Brandon Vickerd: Chopper
Text by Danica Stamenic
Brandon Vickerd’s current show at Art Mûr brings together three sculptural pieces that undress and re-situate the Chopper: that iconic assertion of individuality, masculinity, and speed, pushed to new levels through mechanical re-imagining. Biker culture itself is something of a hidden universe for the uninitiated, and yet it’s omnipresent in the badass archetypes that have never really left the Hollywood screen. The mechanic’s shop now shares that space, too, with TV shows like American Chopper reinforcing what Vickerd sees as a current reverence for hyper craftsmanship, in a society that is quickly losing the need or will to continue to create by hand.
The Chopper series has come out of years of training in custom bike shops, where Vickerd learned the new materials and processes from masters of the craft. The style is clearly automotive; its exoskeletal form mimics the exposed mechanics of motorcycles. There is that shared technique, a precise handling of steel, fibreglass, and car paint. But otherwise they are abstracted out of mechanical use or recognition. Chopper 1 captures the exaggerated length of its namesake. The piercing length and height of the piece stretches its physical reach, to the corners of the room. The work is supported by a stylized kickstand, re-enforcing its top-down direction. Chopper 2 is tight and muscular – engine-like – buzzing with pent-up energy, and the promise of propulsion. Chopper 3, less contained, seems ready to fly to pieces. As art objects, they are striking. As machines, they are decommissioned. These works’ promise of speed, agility, and rebellion are locked away as wayward desires. But brought together in this space, they seem poised and ready to use their audience as grounders to come alive.
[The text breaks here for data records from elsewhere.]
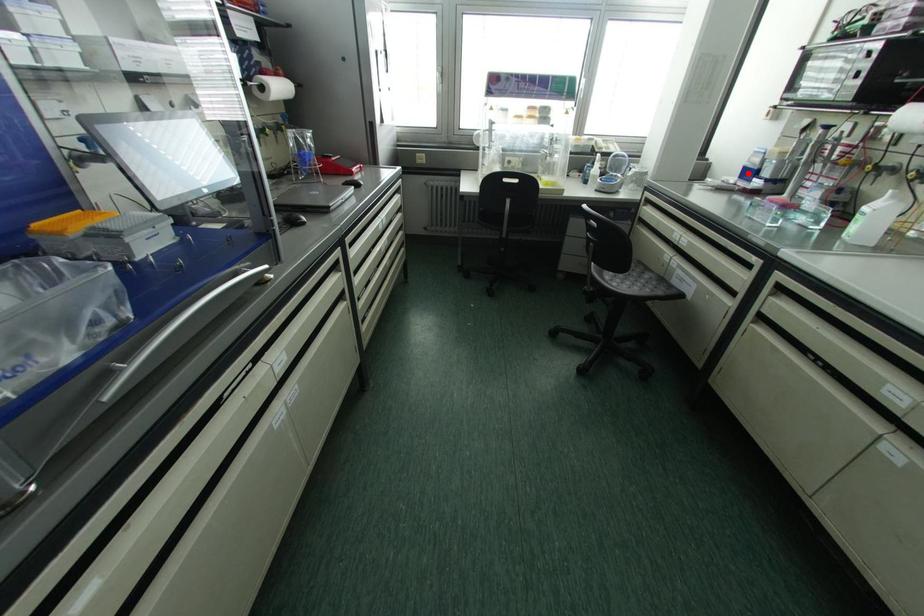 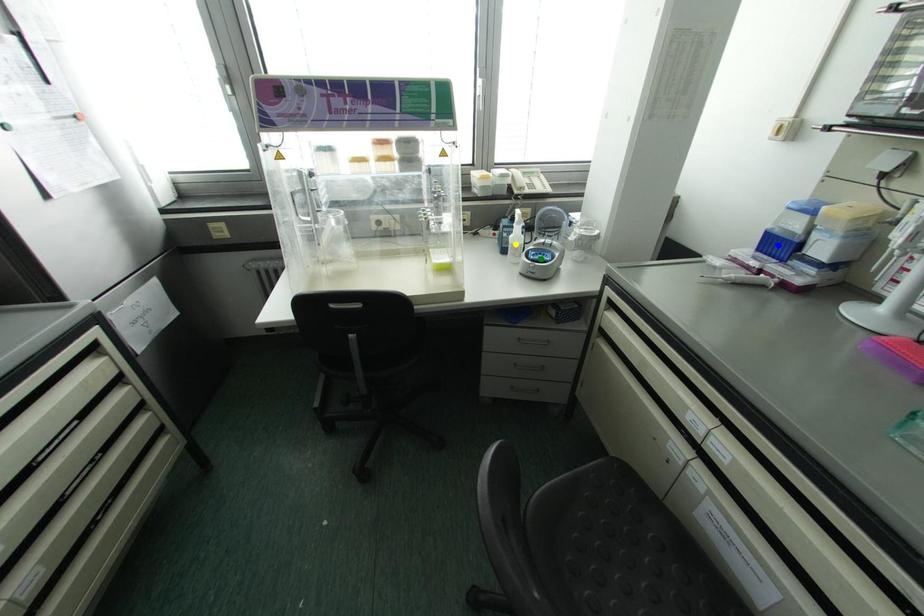 Question: I am providing you with two images of the same scene from different viewpoints. A red point is marked on the first image. You are given multiple points on the second image. Which mark in image 2 goes with the point in image 1?

Choices:
 (A) blue point
 (B) green point
 (C) yellow point

Answer: (A) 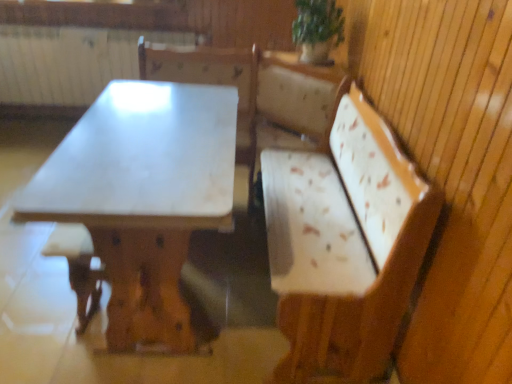 Question: Is brown wood step stool at lower left positioned before white marble table at center?

Choices:
 (A) yes
 (B) no

Answer: (B)

Question: From a real-world perspective, does brown wood step stool at lower left sit lower than white marble table at center?

Choices:
 (A) yes
 (B) no

Answer: (A)

Question: From a real-world perspective, is brown wood step stool at lower left over white marble table at center?

Choices:
 (A) yes
 (B) no

Answer: (B)

Question: Can you confirm if brown wood step stool at lower left is thinner than white marble table at center?

Choices:
 (A) no
 (B) yes

Answer: (B)

Question: Does brown wood step stool at lower left come behind white marble table at center?

Choices:
 (A) no
 (B) yes

Answer: (B)

Question: Is white marble table at center to the left or to the right of white painted radiator at upper left in the image?

Choices:
 (A) left
 (B) right

Answer: (B)

Question: Considering the positions of point (225, 165) and point (84, 92), is point (225, 165) closer or farther from the camera than point (84, 92)?

Choices:
 (A) closer
 (B) farther

Answer: (A)

Question: From the image's perspective, relative to white painted radiator at upper left, is white marble table at center above or below?

Choices:
 (A) above
 (B) below

Answer: (B)

Question: From a real-world perspective, is white marble table at center physically located above or below white painted radiator at upper left?

Choices:
 (A) above
 (B) below

Answer: (B)

Question: In terms of size, does white painted radiator at upper left appear bigger or smaller than brown wood step stool at lower left?

Choices:
 (A) small
 (B) big

Answer: (B)

Question: Which is correct: white painted radiator at upper left is inside brown wood step stool at lower left, or outside of it?

Choices:
 (A) inside
 (B) outside

Answer: (B)

Question: From their relative heights in the image, would you say white painted radiator at upper left is taller or shorter than brown wood step stool at lower left?

Choices:
 (A) short
 (B) tall

Answer: (B)

Question: From a real-world perspective, is white painted radiator at upper left physically located above or below brown wood step stool at lower left?

Choices:
 (A) above
 (B) below

Answer: (A)

Question: Is brown wood step stool at lower left spatially inside white marble table at center, or outside of it?

Choices:
 (A) outside
 (B) inside

Answer: (B)

Question: In the image, is brown wood step stool at lower left positioned in front of or behind white marble table at center?

Choices:
 (A) front
 (B) behind

Answer: (B) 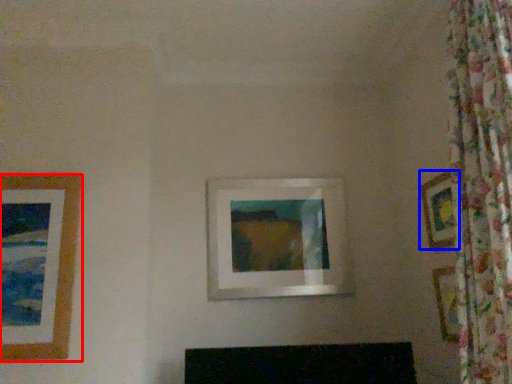 Question: Which point is closer to the camera, picture frame (highlighted by a red box) or picture frame (highlighted by a blue box)?

Choices:
 (A) picture frame
 (B) picture frame

Answer: (A) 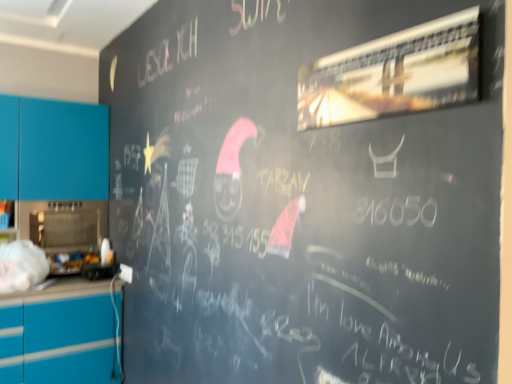 What do you see at coordinates (53, 150) in the screenshot?
I see `teal matte cabinet at left` at bounding box center [53, 150].

In order to click on teal matte cabinet at left in this screenshot , I will do `click(53, 150)`.

Locate an element on the screen. metallic reflective sign at upper right is located at coordinates (394, 74).

Image resolution: width=512 pixels, height=384 pixels. What do you see at coordinates (394, 74) in the screenshot? I see `metallic reflective sign at upper right` at bounding box center [394, 74].

You are a GUI agent. You are given a task and a screenshot of the screen. Output one action in this format:
    pyautogui.click(x=<x>, y=<y>)
    Task: Click on the teal matte cabinet at left
    
    Given the screenshot: What is the action you would take?
    pyautogui.click(x=53, y=150)

From the picture: Does metallic reflective sign at upper right appear on the left side of teal matte cabinet at left?

No, metallic reflective sign at upper right is not to the left of teal matte cabinet at left.

Considering the positions of objects metallic reflective sign at upper right and teal matte cabinet at left in the image provided, who is behind, metallic reflective sign at upper right or teal matte cabinet at left?

teal matte cabinet at left is further away from the camera.

Which point is more forward, (364,72) or (1,135)?

Point (364,72)

From the image's perspective, which is below, metallic reflective sign at upper right or teal matte cabinet at left?

teal matte cabinet at left is shown below in the image.

From a real-world perspective, is metallic reflective sign at upper right physically above teal matte cabinet at left?

Yes, from a real-world perspective, metallic reflective sign at upper right is above teal matte cabinet at left.

Can you confirm if metallic reflective sign at upper right is wider than teal matte cabinet at left?

No, metallic reflective sign at upper right is not wider than teal matte cabinet at left.

Considering the sizes of objects metallic reflective sign at upper right and teal matte cabinet at left in the image provided, who is taller, metallic reflective sign at upper right or teal matte cabinet at left?

With more height is teal matte cabinet at left.

Considering the relative sizes of metallic reflective sign at upper right and teal matte cabinet at left in the image provided, is metallic reflective sign at upper right smaller than teal matte cabinet at left?

Yes, metallic reflective sign at upper right is smaller than teal matte cabinet at left.

Is teal matte cabinet at left completely or partially inside metallic reflective sign at upper right?

No, teal matte cabinet at left is not surrounded by metallic reflective sign at upper right.

Are metallic reflective sign at upper right and teal matte cabinet at left far apart?

Yes, metallic reflective sign at upper right is far from teal matte cabinet at left.

Is metallic reflective sign at upper right oriented towards teal matte cabinet at left?

No, metallic reflective sign at upper right is not aimed at teal matte cabinet at left.

How distant is metallic reflective sign at upper right from teal matte cabinet at left?

The distance of metallic reflective sign at upper right from teal matte cabinet at left is 2.42 meters.

I want to click on bulletin board in front of the teal matte cabinet at left, so click(394, 74).

Which is more to the left, teal matte cabinet at left or metallic reflective sign at upper right?

teal matte cabinet at left is more to the left.

Which is in front, teal matte cabinet at left or metallic reflective sign at upper right?

metallic reflective sign at upper right is closer to the camera.

Between point (80, 175) and point (429, 77), which one is positioned in front?

The point (429, 77) is closer.

From the image's perspective, is teal matte cabinet at left on top of metallic reflective sign at upper right?

No, from the image's perspective, teal matte cabinet at left is not over metallic reflective sign at upper right.

From the picture: From a real-world perspective, which object rests below the other?

In real-world perspective, teal matte cabinet at left is lower.

Looking at this image, considering the sizes of objects teal matte cabinet at left and metallic reflective sign at upper right in the image provided, who is thinner, teal matte cabinet at left or metallic reflective sign at upper right?

Thinner between the two is metallic reflective sign at upper right.

Is teal matte cabinet at left taller or shorter than metallic reflective sign at upper right?

Clearly, teal matte cabinet at left is taller compared to metallic reflective sign at upper right.

Who is bigger, teal matte cabinet at left or metallic reflective sign at upper right?

Bigger between the two is teal matte cabinet at left.

Can we say teal matte cabinet at left lies outside metallic reflective sign at upper right?

teal matte cabinet at left is positioned outside metallic reflective sign at upper right.

Is teal matte cabinet at left in contact with metallic reflective sign at upper right?

No, teal matte cabinet at left is not making contact with metallic reflective sign at upper right.

Is metallic reflective sign at upper right at the back of teal matte cabinet at left?

No, teal matte cabinet at left is not facing the opposite direction of metallic reflective sign at upper right.

How different are the orientations of teal matte cabinet at left and metallic reflective sign at upper right in degrees?

teal matte cabinet at left and metallic reflective sign at upper right are facing 90.4 degrees away from each other.

How distant is teal matte cabinet at left from metallic reflective sign at upper right?

teal matte cabinet at left and metallic reflective sign at upper right are 7.94 feet apart from each other.

Find the location of a particular element. This screenshot has width=512, height=384. bulletin board above the teal matte cabinet at left (from a real-world perspective) is located at coordinates (394, 74).

The height and width of the screenshot is (384, 512). In order to click on bulletin board above the teal matte cabinet at left (from a real-world perspective) in this screenshot , I will do `click(394, 74)`.

At what (x,y) coordinates should I click in order to perform the action: click on cabinetry that is on the left side of metallic reflective sign at upper right. Please return your answer as a coordinate pair (x, y). Looking at the image, I should click on pos(53,150). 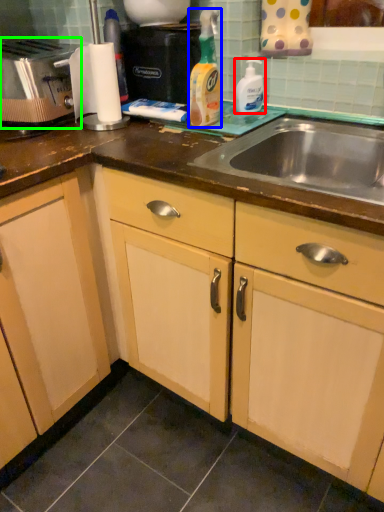 Question: Which object is positioned closest to cleaning product (highlighted by a red box)? Select from cleaning product (highlighted by a blue box) and toaster (highlighted by a green box).

Choices:
 (A) cleaning product
 (B) toaster

Answer: (A) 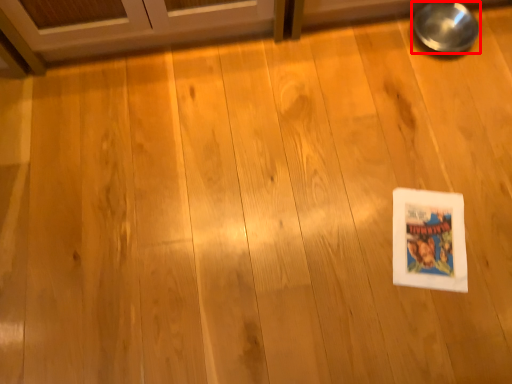 Question: Observing the image, what is the correct spatial positioning of bowl (annotated by the red box) in reference to comic book?

Choices:
 (A) right
 (B) left

Answer: (A) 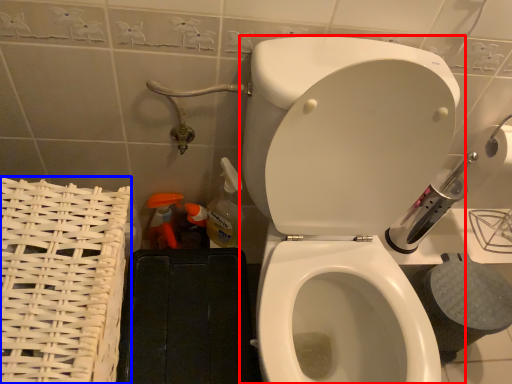 Question: Which point is closer to the camera, toilet (highlighted by a red box) or basket (highlighted by a blue box)?

Choices:
 (A) toilet
 (B) basket

Answer: (A)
The un-crowded installation allows the necessary space for visitors to negotiate their relationship to the objects and the physical surroundings. This acknowledgement of relationship – between person, architecture, and objects – in Chopper’s sparse installation has a 60’s minimalist sensitivity. At the same time the sculptures themselves have the aftertaste of an old future. In the gleaming (and maybe just a bit rusty) hardness of these chrome bodies is the faint reflection of the failed project of futurists and utopian dreamers. Chopper brings visitors into a more intimate proximity with their environment – both physical and cultural. As with Dead Astronaut (2008), Vickerd brings predominant cultural fascinations to eye level, distilling both their appeal and true disconnect from our often monumental expectations.